Problem statement
Your answer must hold only the lines below from the line containing "est accessible en" through the line containing "officiellement enregistré à", each reproduced exactly.

Page images and extracted text:
========================================================================

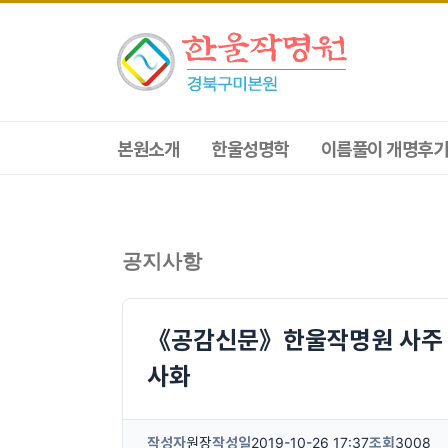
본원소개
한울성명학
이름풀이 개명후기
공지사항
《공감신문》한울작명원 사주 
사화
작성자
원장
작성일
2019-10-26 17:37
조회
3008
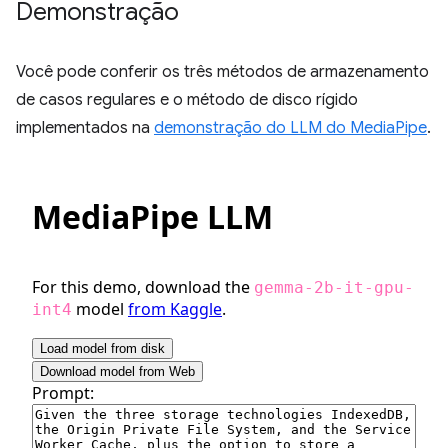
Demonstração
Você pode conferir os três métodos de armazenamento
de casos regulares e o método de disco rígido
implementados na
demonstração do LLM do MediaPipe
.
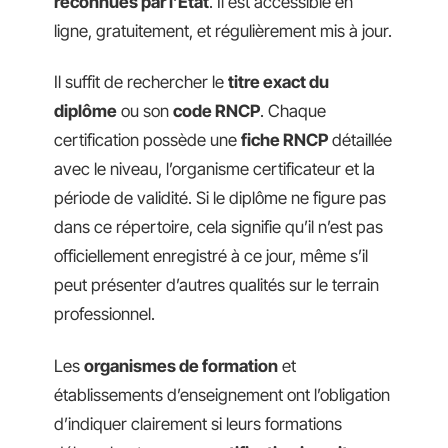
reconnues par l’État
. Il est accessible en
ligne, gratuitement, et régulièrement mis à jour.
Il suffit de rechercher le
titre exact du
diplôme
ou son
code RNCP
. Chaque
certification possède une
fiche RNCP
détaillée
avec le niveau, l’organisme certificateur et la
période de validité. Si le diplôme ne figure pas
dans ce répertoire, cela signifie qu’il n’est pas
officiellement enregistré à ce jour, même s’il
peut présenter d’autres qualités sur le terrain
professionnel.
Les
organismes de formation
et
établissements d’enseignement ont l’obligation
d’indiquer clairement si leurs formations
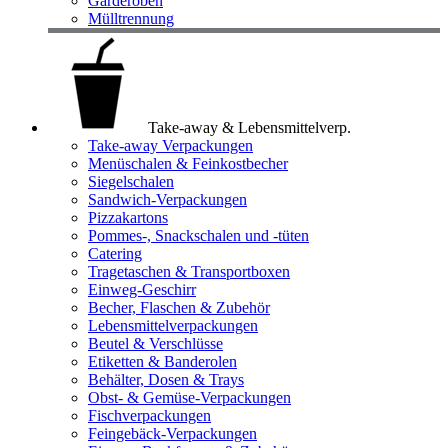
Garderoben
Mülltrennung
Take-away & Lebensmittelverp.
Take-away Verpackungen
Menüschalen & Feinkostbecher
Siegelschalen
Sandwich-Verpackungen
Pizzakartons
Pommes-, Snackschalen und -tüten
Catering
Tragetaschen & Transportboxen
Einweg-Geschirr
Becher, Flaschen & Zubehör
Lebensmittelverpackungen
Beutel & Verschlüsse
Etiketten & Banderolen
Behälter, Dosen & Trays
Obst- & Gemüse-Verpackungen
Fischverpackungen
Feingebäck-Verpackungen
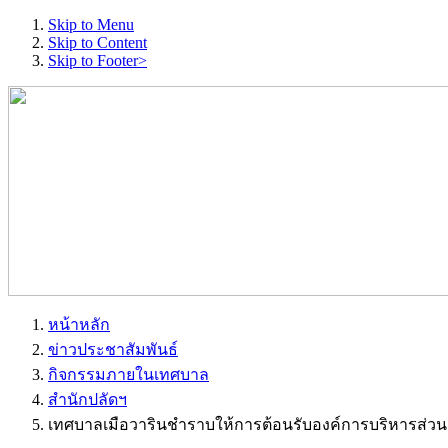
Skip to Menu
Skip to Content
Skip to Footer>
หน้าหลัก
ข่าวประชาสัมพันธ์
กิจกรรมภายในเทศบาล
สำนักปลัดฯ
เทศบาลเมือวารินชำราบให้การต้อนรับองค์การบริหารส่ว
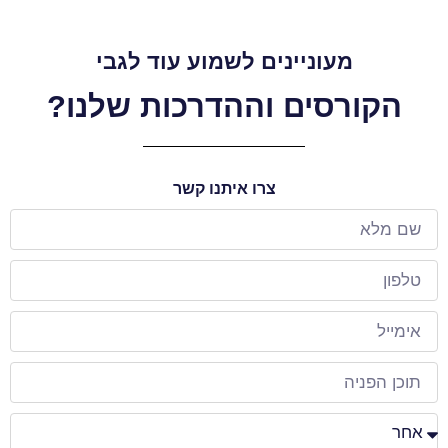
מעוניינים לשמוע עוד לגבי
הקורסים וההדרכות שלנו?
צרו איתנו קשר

========================================================================

Exercise output
. Il est accessible en
ligne, gratuitement, et régulièrement mis à jour.
Il suffit de rechercher le
titre exact du
diplôme
ou son
code RNCP
. Chaque
certification possède une
fiche RNCP
détaillée
avec le niveau, l’organisme certificateur et la
période de validité. Si le diplôme ne figure pas
dans ce répertoire, cela signifie qu’il n’est pas
officiellement enregistré à ce jour, même s’il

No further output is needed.